9. One look forward is worth two looks back

10. Remember what you are trying to do

11. Use time carefully or it will use you

12. Above all, plan, plan, and plan



Understand the Context of Project Management


Much of the difficulty in becoming an effective project manager lies in understanding the particular challenges project management presents in most corporations. Projects are a unique form of organizational work, playing an important role within many public and private organizations today. They act as mechanisms for the effective introduction of new products and services. They offer a level of intraorganizational efficiency that all companies seek but few find. But they also force managers to operate in a temporary environment outside the traditional functional lines of authority relying upon influence and other informal methods of power. In essence, it is not simply the management of a project per se that presents such a unique challenge it is also the atmosphere within which the manager operates that adds an extra dimension of difficulty. Projects exist outside the established hierarchy. They threaten, rather than support, the status quo because they represent change. So it is important for project managers to walk into their assigned role with their eyes wide open to the monumental nature of the tasks they are likely to face.


Recognize Project Team Conflict as Progress


One of the common responses of project managers to team conflict is panic. This reaction is undesirable in that project managers perceive- usually correctly – that their reputation and careers are on the line if the project fails. Consequently, any evidence they interpret as damaging to the prospects of project success, such as team conflict, represents a very real source of anxiety. In reality, however, these interpersonal tensions are a natural result of putting individuals from diverse backgrounds together and requiring them to coordinate their activities. Conflict, as evidenced by the stage of group development is more often a sign of healthy maturation in the group.


The result of differentiation among functional departments demonstrates that conflict under these circumstances is not only possible but unavoidable. One of the worst mistakes a project manager can make when conflicts emerge is to immediately force them below the surface without first analyzing the nature of the conflict. Although many interpersonal conflicts are based on personality differences, others are of a professional nature and should be addressed head-on.

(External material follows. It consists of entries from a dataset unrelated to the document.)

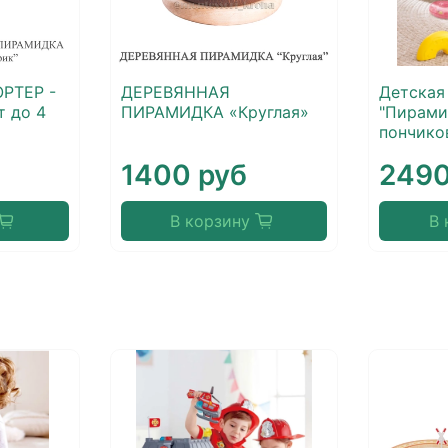
РТЕР -
ДЕРЕВЯННАЯ
Детская
 до 4
ПИРАМИДКА «Круглая»
"Пирами
пончико
1400 руб
2490
В корзину
В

Once a project manager has analyzed the nature of the conflict among team members, a variety of conflict handling approaches may be warranted, including avoidance, diffusion, or problem solving. On the other hand, whatever approach is selected should not be the result of a knee-jerk reaction to suppress conflict. In our experience, we have found many examples that show that even though a conflict is pushed below the surface, it will continue to fester if left unaddressed. The resulting eruption, which will inevitable occur later in the project development cycle, will have a far stronger effect than would the original conflict if it had been handled initially.




Understand Who the Stakeholders Are and What They Want


Project management is a balancing act. It requires managers to juggle the various and often conflicting demands of a numbers of powerful project stakeholders. One of the best tools a project manager can use is to develop a realistic assessment early in the project identifying the principle stakeholders and their agendas. In some projects, particularly those with important external clients or constituent groups, the number of stakeholders may be quite large, particularly when ‘intervener’ groups are included. Interveners, according to Cleland (1983), may include any external group that can drastically affect the potential for project success, such as environmental activists in a nuclear plant construction project. Project managers who acknowledge the impact of stakeholders and work to minimize their effect by fostering good relations with them are often more successful than those who operate in a reactive mode, continually surprised by unexpected demands from groups that were not initially considered.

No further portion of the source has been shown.